The main reason why the CW EPR pO2 data are lower than pulse EPR pO2 can be related to our measurement procedure where pulse EPR is always first and CW is always done second. After induction of anesthesia (first 15 min), the pulse EPR measurement took the next 15-30 min and CW EPR takes place around 30–45 min after induction of anesthesia. It is possible that the decrease of around 4 mm Hg is related to prolonged anesthesia. This hypothesis is supported by the calibration curves of pO2 presented in Fig. 2, where two fits (for LG-LW and 1/T2) have a similar slope of the curve, and no significant shift on the X-axis (pO2) was seen.

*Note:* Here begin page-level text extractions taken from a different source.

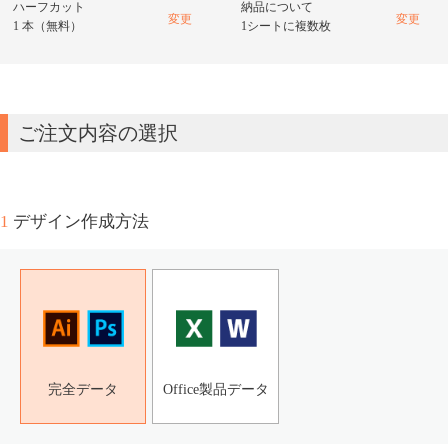
ハーフカット
納品について
変更
変更
1 本（無料）
1シートに複数枚
ご注文内容の選択
1
デザイン作成方法
完全データ
Office製品データ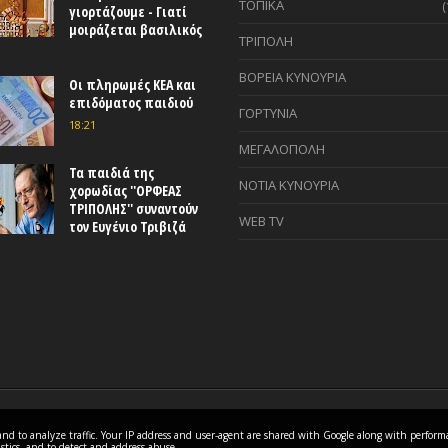
ΤΟΠΙΚΑ
(
γιορτάζουμε - Γιατί
μοιράζεται βασιλικός
ΤΡΙΠΟΛΗ
ΒΟΡΕΙΑ ΚΥΝΟΥΡΙΑ
Οι πληρωμές ΚΕΑ και
επιδόματος παιδιού
ΓΟΡΤΥΝΙΑ
18:21
ΜΕΓΑΛΟΠΟΛΗ
Τα παιδιά της
ΝΟΤΙΑ ΚΥΝΟΥΡΙΑ
χορωδίας ''ΟΡΦΕΑΣ
ΤΡΙΠΟΛΗΣ'' συναντούν
WEB TV
τον Ευγένιο Τριβιζά
es and to analyze traffic. Your IP address and user-agent are shared with Google along with perfor
istics, and to detect and address abuse.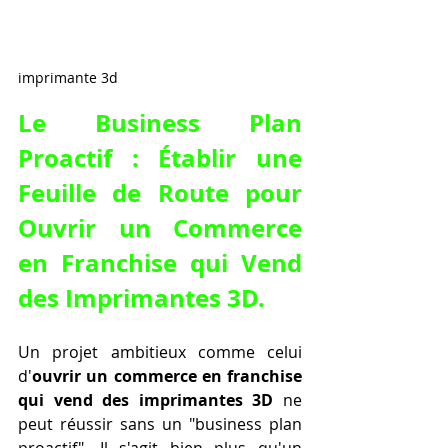
imprimante 3d
Le Business Plan 
Proactif : Établir une 
Feuille de Route pour 
Ouvrir un Commerce 
en Franchise qui Vend 
des Imprimantes 3D
.
Un projet ambitieux comme celui 
d'
ouvrir un commerce en franchise 
qui vend des imprimantes 3D
 ne 
peut réussir sans un "business plan 
proactif". Il s'agit bien plus qu'un 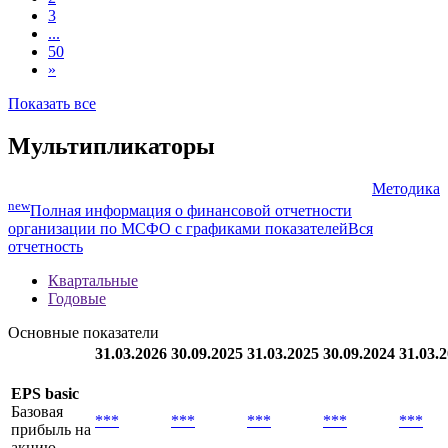
FRN 20feb2028, ZAR
1
2
3
...
50
»
Показать все
Мультипликаторы
Методика
new
Полная информация о финансовой отчетности
организации по МСФО с графиками показателей
Вся
отчетность
Квартальные
Годовые
Основные показатели
31.03.2026
30.09.2025
31.03.2025
30.09.2024
31.03.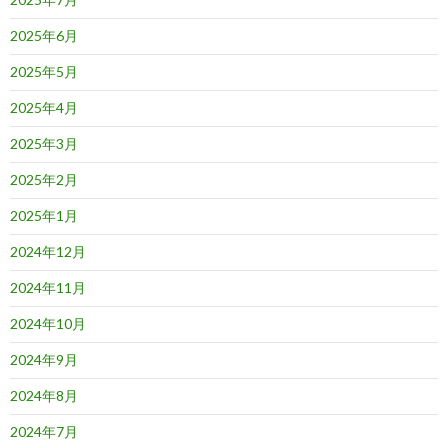
2025年6月
2025年5月
2025年4月
2025年3月
2025年2月
2025年1月
2024年12月
2024年11月
2024年10月
2024年9月
2024年8月
2024年7月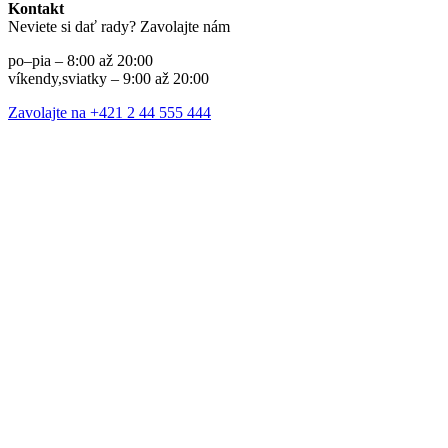
Kontakt
Neviete si dať rady? Zavolajte nám
po–pia – 8:00 až 20:00
víkendy,sviatky – 9:00 až 20:00
Zavolajte na +421 2 44 555 444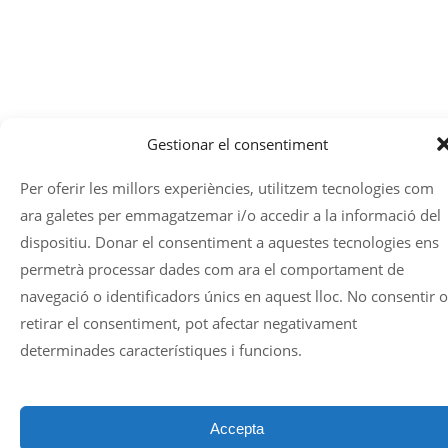
Gestionar el consentiment
Per oferir les millors experiències, utilitzem tecnologies com
ara galetes per emmagatzemar i/o accedir a la informació del
dispositiu. Donar el consentiment a aquestes tecnologies ens
permetrà processar dades com ara el comportament de
navegació o identificadors únics en aquest lloc. No consentir o
retirar el consentiment, pot afectar negativament
determinades característiques i funcions.
Accepta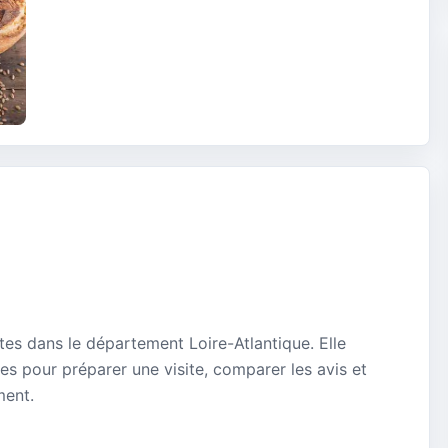
tes dans le département Loire-Atlantique. Elle
es pour préparer une visite, comparer les avis et
ment.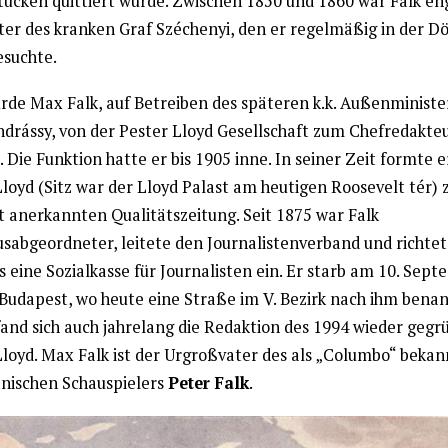
stücken quittiert wurde. Zwischen 1850 und 1860 war Falk en
ter des kranken Graf Széchenyi, den er regelmäßig in der Dö
esuchte.
rde Max Falk, auf Betreiben des späteren k.k. Außenministe
Andrássy, von der Pester Lloyd Gesellschaft zum Chefredakte
 Die Funktion hatte er bis 1905 inne. In seiner Zeit formte e
loyd (Sitz war der Lloyd Palast am heutigen Roosevelt tér) 
t anerkannten Qualitätszeitung. Seit 1875 war Falk
sabgeordneter, leitete den Journalistenverband und richtet
 eine Sozialkasse für Journalisten ein. Er starb am 10. Sep
 Budapest, wo heute eine Straße im V. Bezirk nach ihm benann
fand sich auch jahrelang die Redaktion des 1994 wieder geg
Lloyd. Max Falk ist der Urgroßvater des als „Columbo“ beka
nischen Schauspielers
Peter Falk
.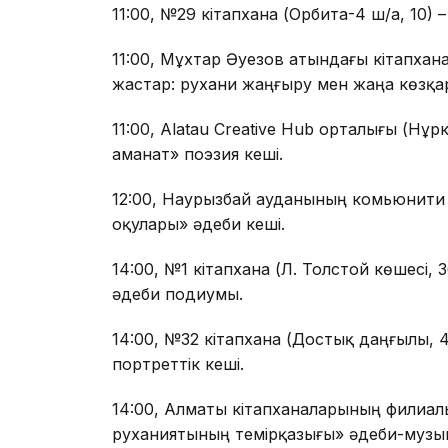
11:00, №29 кітапхана (Орбита-4 ш/а, 10) 
11:00, Мұхтар Әуезов атындағы кітапхана
жастар: рухани жаңғыру мен жаңа көзқа
11:00, Alatau Creative Hub орталығы (Нұр
аманат» поэзия кеші.
12:00, Наурызбай ауданының комьюнити
оқулары» әдеби кеші.
14:00, №1 кітапхана (Л. Толстой көшесі, 
әдеби подиумы.
14:00, №32 кітапхана (Достық даңғылы, 42
портреттік кеші.
14:00, Алматы кітапханаларының филиалы
руханиятының темірқазығы» әдеби-музык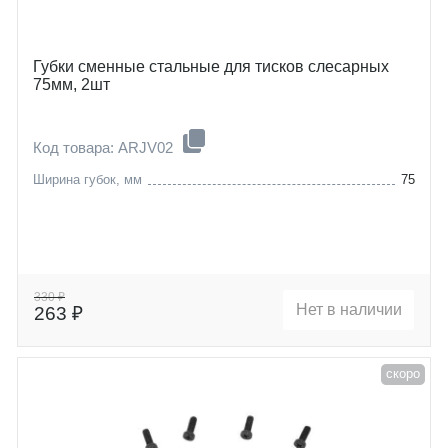
Губки сменные стальные для тисков слесарных
75мм, 2шт
Код товара: ARJV02
Ширина губок, мм
75
330 ₽
Нет в наличии
263 ₽
скоро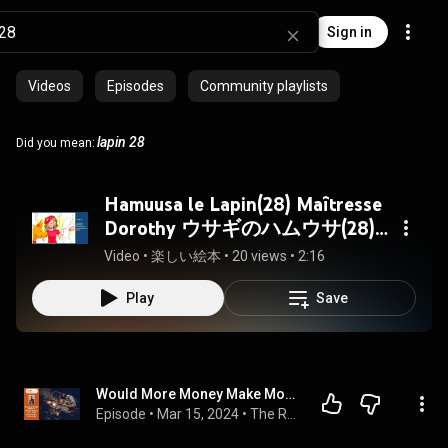
Sign in
Videos
Episodes
Community playlists
lapin 28
Did you mean:
Hamuusa le Lapin(28) Maîtresse
Dorothy ウサギのハムウサ(28)
ドロシー先生
Video
 • 
楽しい絵本
 • 
20 views
 • 
2:16
Play
Save
Would More Money Make Most of Your Problems Vanish?
Episode
 • 
Mar 15, 2024
 • 
The RDL Podcast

EPR oximetry is a valuable technique for quantitative assessment of pO2 levels in tissues in vivo and is minimally invasive. The ability to quantitate tumor oxygenation in the wide range of pO2, but especially low pO2 values, makes it an ideal method to monitor changes during tumor growth and after pharmacologic interventions [30, 31].

Particulate oximetric spin probes require the introduction of the probe into the examined tissue either as a solid, injection in the form of a finely ground powder suspension, or implantation together with tumor cells [29, 32,33,34]. The main advantages of solid probes include high spin density, leading to high SNR, high sensitivity to oxygen, and long-term stability in vivo. EPR oximetry based on these probes is ideal for in vivo measurements repeated over a long period of time; however, it should be added that the measurement of oxygen concentration is performed only from the site of probe implantation. A wide range of naturally occurring, semi-synthetic, and synthetic carbon- and lithium-based probes have been developed for EPR oxygen measurement. Some carbon derivatives have been selected with excellent spectroscopic and oxygen sensor properties, leading to their use in several clinical trials [35, 36]. Other studies demonstrated the feasibility of using India ink, a suspension containing carbon derivatives [37]. There are other clinically approved suspensions for medical marking [38].

Conclusions

We demonstrated the feasibility of Oxychip oximetry using pulse EPR in the range between 0 and 6% of oxygen in vivo. The pO2 values of appr. 40 mmHg were the highest we were able to register under our conditions. The T2 relaxation times are nicely correlated with pO2; however, for relaxation times <1.4 μs, less accuracy was observed due to lower SNR and instrument detection range. Both CW and pulse approaches allow fast and non-invasive in vivo measurements (< 15 min) to obtain high-quality data. Changes in spin probe relaxation times, as well as signal linewidth (concerning the level before treatment), can possibly predict promising and unsuccessful responses to gemcitabine in hypoxic tumors, e.g., the slight change in oxygenation during gemcitabine treatment correlated with better mouse survival.